Um dos maiores artifícios de proteção da mulher, a Lei Maria da Penha, completa 17 anos em agosto e continua sendo um grande marco no enfrentamento à violência doméstica no Brasil. Entretanto, os avanços obtidos ao longo do tempo, como atualizações e maior segurança para as vítimas, têm encontrado dificuldades em conter o aumento dos índices. O número de medidas protetivas pedidas por mulheres, que foram expedidas pelo Tribunal de Justiça do Pará (TJ/PA) entre janeiro e julho de 2023, por exemplo, é 60% maior do que o registrado no mesmo período de 2022.

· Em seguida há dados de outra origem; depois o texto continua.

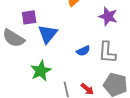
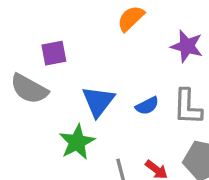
blue triangle: (48, 34) -> (98, 101), moved

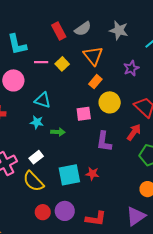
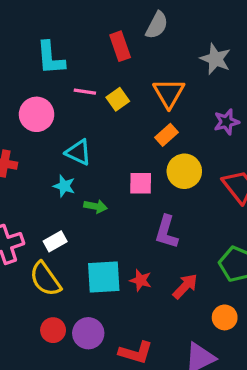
gray semicircle: (83, 29) -> (157, 25), moved, turned -36
red arrow: (134, 132) -> (185, 286), moved

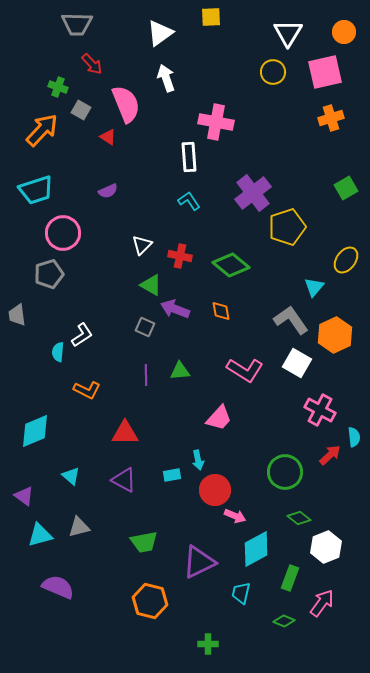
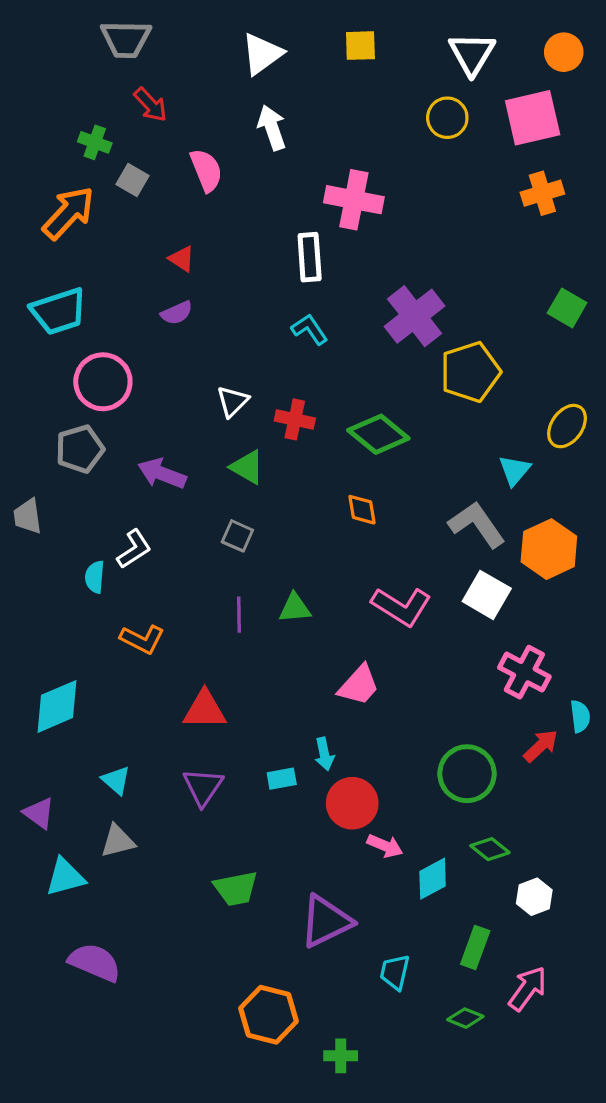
yellow square: (211, 17) -> (360, 46), moved
pink semicircle: (126, 104) -> (206, 170), size x0.7
red triangle: (108, 137) -> (182, 259), moved
green square: (346, 188) -> (567, 308), turned -30
purple arrow: (175, 309) -> (162, 474), moved
purple triangle: (124, 480) -> (203, 787), turned 36
gray triangle: (79, 527) -> (118, 841), moved
white hexagon: (326, 547) -> (534, 897), size x0.7
cyan diamond: (256, 549) -> (433, 879), moved, size x0.7
orange hexagon: (150, 601) -> (269, 1015), moved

A Lei Maria da Penha trata de cinco tipos de violência doméstica e familiar: sexual, física, psicológica, moral e patrimonial. Todos esses modelos de crimes, que constituem atos de violação dos direitos humanos, já estavam presentes no ordenamento jurídico do Brasil, mas foram reunidos, dentro da legislação, como sendo práticas cometidas exclusivamente contra a vida das mulheres. O contexto social atual, que torna a população feminina vulnerável e as objetifica, é apontado por especialistas como sendo a grande razão pela qual é necessário manter os mecanismos de proteção.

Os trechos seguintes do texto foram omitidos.